That’s a dangerous business, and we know it. No man is above the law. Richard Nixon found that out in that Watergate mess. He once said that if the president does it, it’s not illegal – but he resigned and flew home to California, because what he had been doing was illegal. Gerald Ford, and everyone else, said see, the system worked – and it did – and then Ford pardoned Richard Nixon for whatever he might have done or had been planning to do. Ford made an exception, because, he said, we needed to move on. Ford, in a way, was maintaining that this exception still proved the rule, the rule of law. Nixon was never charged with violating any law, but we are a nation of laws, not men, as everyone was saying at the time, and Nixon was, after all, gone for good. That would do. This particular exception really did prove the rule. The nation shrugged. It was over.

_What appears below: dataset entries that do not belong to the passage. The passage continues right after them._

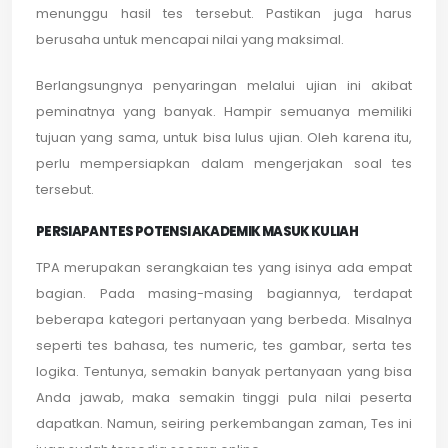
menunggu hasil tes tersebut. Pastikan juga harus
berusaha untuk mencapai nilai yang maksimal.
Berlangsungnya penyaringan melalui ujian ini akibat
peminatnya yang banyak. Hampir semuanya memiliki
tujuan yang sama, untuk bisa lulus ujian. Oleh karena itu,
perlu mempersiapkan dalam mengerjakan soal tes
tersebut.
PERSIAPAN TES POTENSI AKADEMIK MASUK KULIAH
TPA merupakan serangkaian tes yang isinya ada empat
bagian. Pada masing-masing bagiannya, terdapat
beberapa kategori pertanyaan yang berbeda. Misalnya
seperti tes bahasa, tes numeric, tes gambar, serta tes
logika. Tentunya, semakin banyak pertanyaan yang bisa
Anda jawab, maka semakin tinggi pula nilai peserta
dapatkan. Namun, seiring perkembangan zaman, Tes ini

That’s putting it too neatly. We had a constitutional crisis on our hands at the time, and no one knew how this would turn out. We might have ended up a banana republic, run by an odd vengeful man who drank too much and ranted about Jews and niggers, privately, of course. We decided he was the exception. We weren’t like him. We were infinitely fair-minded good people, and we play by the rules. There are no exceptions, except for white cops now, and Wall Street bankers, and professional football players who beat their wives, and for Bill Cosby. But those exceptions, except for Wall Street bankers, aren’t exceptions any longer, are they? They’re outrages. We know that exceptions sooner or later become the rule. One must be careful about these things.
Now we have a new issue. We don’t torture people, but of course we have tortured people. We had a national policy of torture, even if we called it something else, and the release of the Senate Intelligence Committee on what the CIA was doing in the Bush-Cheney years proved that – and now we have to decide if our use of torture was a necessary exception that proved the rule, that we don’t torture people, even if we did. Maybe it wasn’t really torture – an untenable position under international law, and our own law. Maybe it was necessary this one time, because the threat was so dire and torture produced intelligence we could get no other way – but the exhaustive report shows that torture got us next to no useful information, and the dire treats detainees finally screamed out about were nonsense they made up to stop the pain. Maybe this was, after all, no more than sadism run amok, but then it is possible to make an exception for that – those were dark days and everyone was panicked, so such things can be excused, just this once, given the circumstances. Or maybe these were patriots doing the right thing, to keep the country safe, and it’s unfair to turn on them now – that’s the patriot exception. Or maybe they were just following orders. That’s the Adolf Eichmann exception. The Israelis didn’t buy it. They executed Eichmann anyway, but we might want to cut these CIA guys some slack. More than twenty of the detainees in question were entirely innocent of anything, and a few detainees died as we were doing our thing, but none of them were Jews after all. The Eichmann exception might apply here.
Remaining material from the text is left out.